WHAT YOU HAVE TO DO => Transcribe the entries below with complete accuracy, excluding the pictures.

─── EXCERPTED DATA

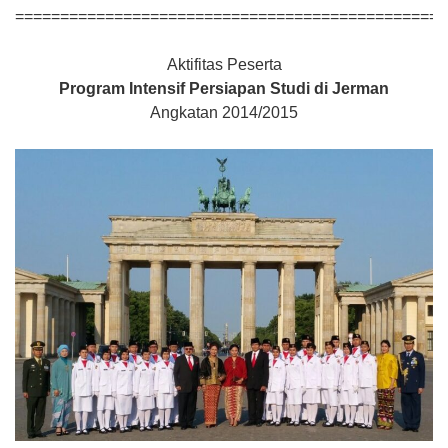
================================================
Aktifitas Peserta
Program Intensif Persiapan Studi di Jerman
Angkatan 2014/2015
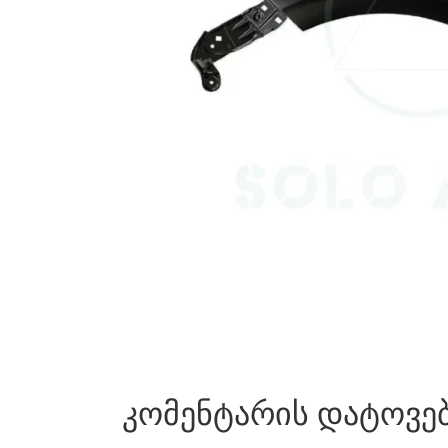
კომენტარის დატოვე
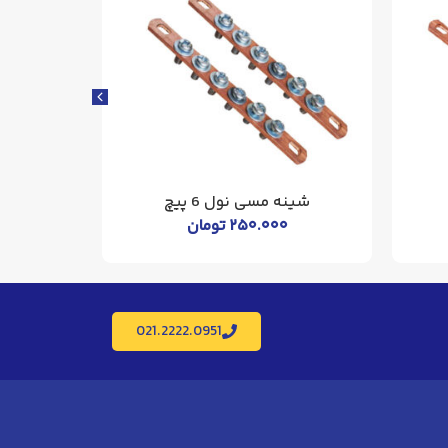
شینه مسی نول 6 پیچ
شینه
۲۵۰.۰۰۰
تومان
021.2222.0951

──────

TASK RESPONSE =>
================================================
Aktifitas Peserta
Program Intensif Persiapan Studi di Jerman
Angkatan 2014/2015
კომენტარის დატოვე
شینه مسی نول 6 پیچ
شینه
۲۵۰.۰۰۰
تومان
021.2222.0951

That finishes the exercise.